=== Source information ===

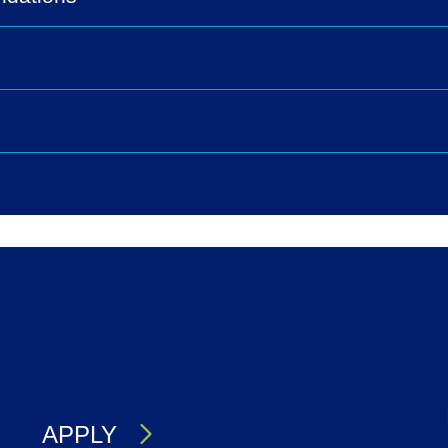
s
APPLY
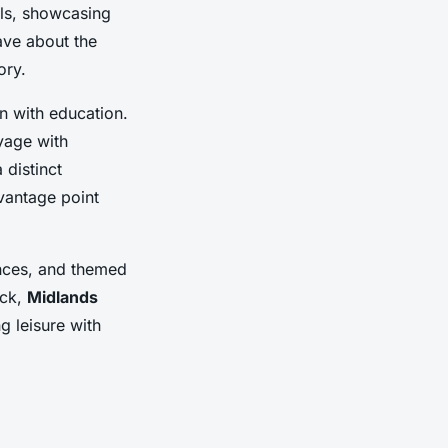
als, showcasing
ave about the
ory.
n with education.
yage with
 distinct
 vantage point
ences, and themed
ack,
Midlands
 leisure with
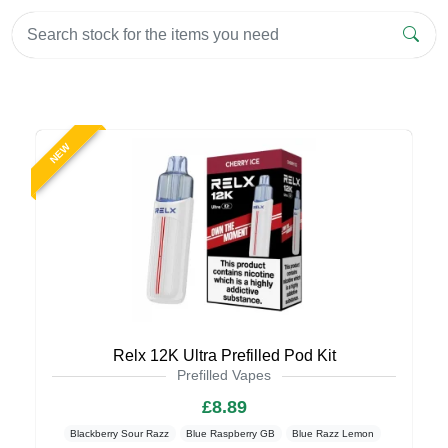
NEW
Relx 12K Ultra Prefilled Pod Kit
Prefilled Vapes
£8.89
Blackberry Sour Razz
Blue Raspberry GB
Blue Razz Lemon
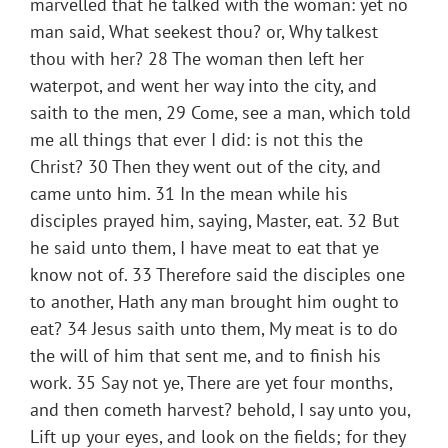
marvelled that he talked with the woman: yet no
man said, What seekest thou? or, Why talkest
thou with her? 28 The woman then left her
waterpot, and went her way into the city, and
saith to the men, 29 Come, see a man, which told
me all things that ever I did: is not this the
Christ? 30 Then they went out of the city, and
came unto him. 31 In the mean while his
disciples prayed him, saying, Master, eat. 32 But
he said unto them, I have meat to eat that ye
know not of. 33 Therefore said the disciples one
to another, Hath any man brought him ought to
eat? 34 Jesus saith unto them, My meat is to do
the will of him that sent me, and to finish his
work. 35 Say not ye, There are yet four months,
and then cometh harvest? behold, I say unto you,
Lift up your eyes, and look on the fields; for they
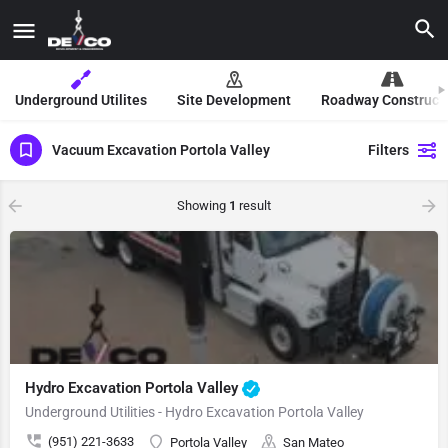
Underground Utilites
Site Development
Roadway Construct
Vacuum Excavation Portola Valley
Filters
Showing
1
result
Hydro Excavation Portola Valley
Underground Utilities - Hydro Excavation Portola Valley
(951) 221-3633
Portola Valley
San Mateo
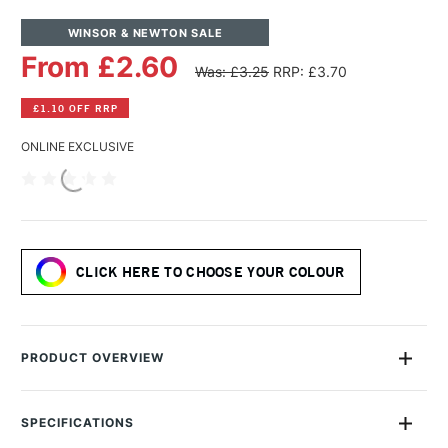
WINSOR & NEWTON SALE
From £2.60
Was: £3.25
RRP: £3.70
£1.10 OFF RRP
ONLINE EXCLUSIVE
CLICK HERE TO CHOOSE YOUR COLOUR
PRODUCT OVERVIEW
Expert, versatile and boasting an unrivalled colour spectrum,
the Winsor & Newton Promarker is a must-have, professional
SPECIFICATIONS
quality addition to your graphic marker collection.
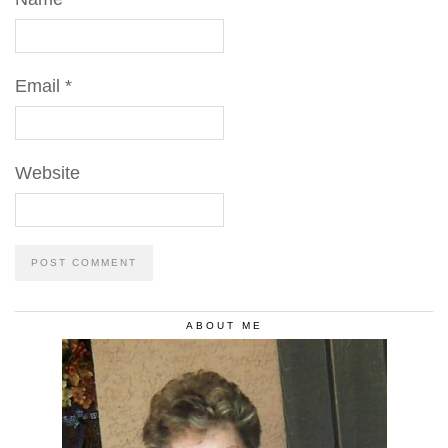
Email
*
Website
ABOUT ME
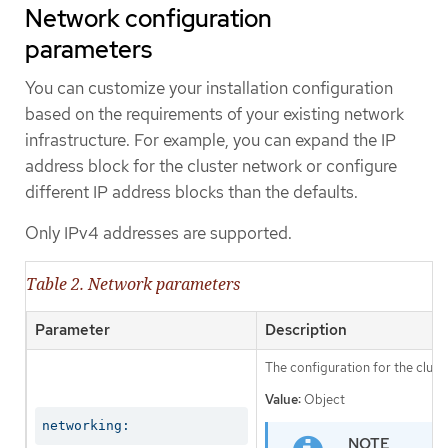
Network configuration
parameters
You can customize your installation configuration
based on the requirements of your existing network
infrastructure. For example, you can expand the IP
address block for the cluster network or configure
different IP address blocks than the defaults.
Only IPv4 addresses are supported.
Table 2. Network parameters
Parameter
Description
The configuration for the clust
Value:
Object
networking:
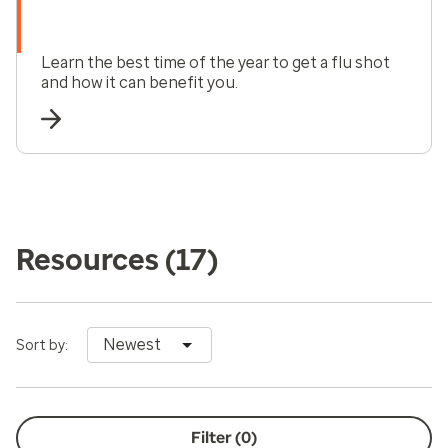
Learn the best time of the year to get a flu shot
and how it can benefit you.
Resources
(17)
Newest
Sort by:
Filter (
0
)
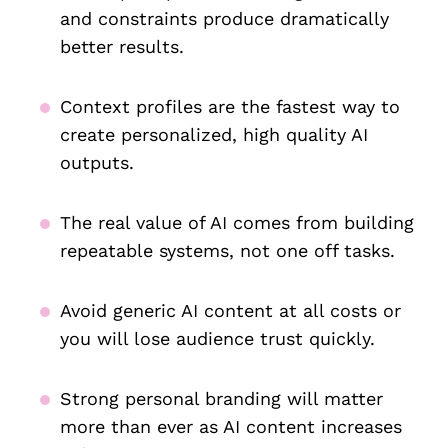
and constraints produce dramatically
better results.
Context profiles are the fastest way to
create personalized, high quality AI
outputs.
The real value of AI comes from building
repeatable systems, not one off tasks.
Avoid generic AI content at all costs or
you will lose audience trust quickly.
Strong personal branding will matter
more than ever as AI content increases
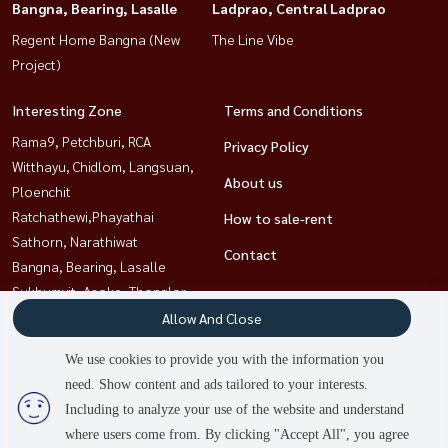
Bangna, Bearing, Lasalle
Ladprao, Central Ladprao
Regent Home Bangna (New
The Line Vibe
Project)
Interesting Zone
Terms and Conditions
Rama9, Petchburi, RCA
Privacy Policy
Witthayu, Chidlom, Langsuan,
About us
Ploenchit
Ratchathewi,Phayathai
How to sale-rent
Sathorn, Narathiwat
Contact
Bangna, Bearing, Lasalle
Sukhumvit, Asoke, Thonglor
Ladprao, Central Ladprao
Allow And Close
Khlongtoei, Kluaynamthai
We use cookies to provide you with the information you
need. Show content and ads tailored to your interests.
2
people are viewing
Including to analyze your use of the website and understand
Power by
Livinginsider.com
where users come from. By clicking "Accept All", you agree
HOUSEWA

===

For this exercise, reproduce exactly the lines of the records above from the one with "infrastructure. For example, you" up to and including the one with "Learn the best", without pictures.

*Written solution*:
infrastructure. For example, you can expand the IP
address block for the cluster network or configure
different IP address blocks than the defaults.
Only IPv4 addresses are supported.
Table 2. Network parameters
Parameter
Description
The configuration for the clust
Value:
Object
networking:
Learn the best time of the year to get a flu shot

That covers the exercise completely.